(Stored data entries)
↓↓↓

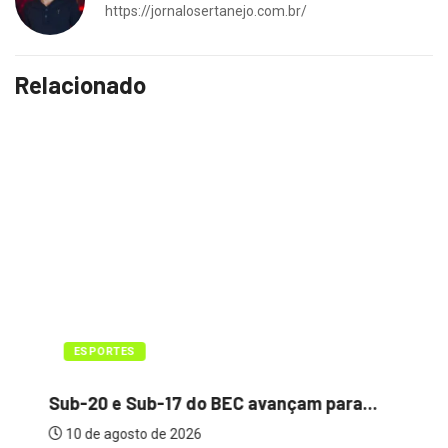
Relacionado
ESPORTES
Sub-20 e Sub-17 do BEC avançam para...
10 de agosto de 2026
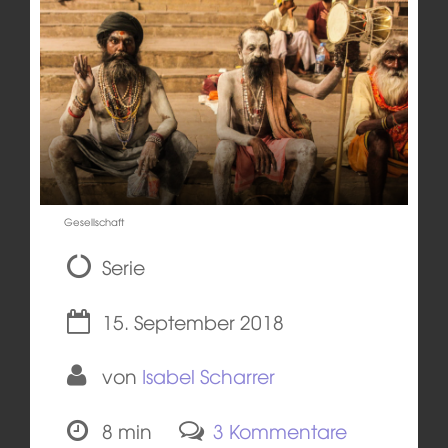
Gesellschaft
Serie
15. September 2018
von
Isabel Scharrer
8 min
3 Kommentare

↑↑↑

### Brief:
Please print all the entries exactly as written, but drop the pictures.

### Answer below:
Relacionado
ESPORTES
Sub-20 e Sub-17 do BEC avançam para...
10 de agosto de 2026
Gesellschaft
Serie
15. September 2018
von
Isabel Scharrer
8 min
3 Kommentare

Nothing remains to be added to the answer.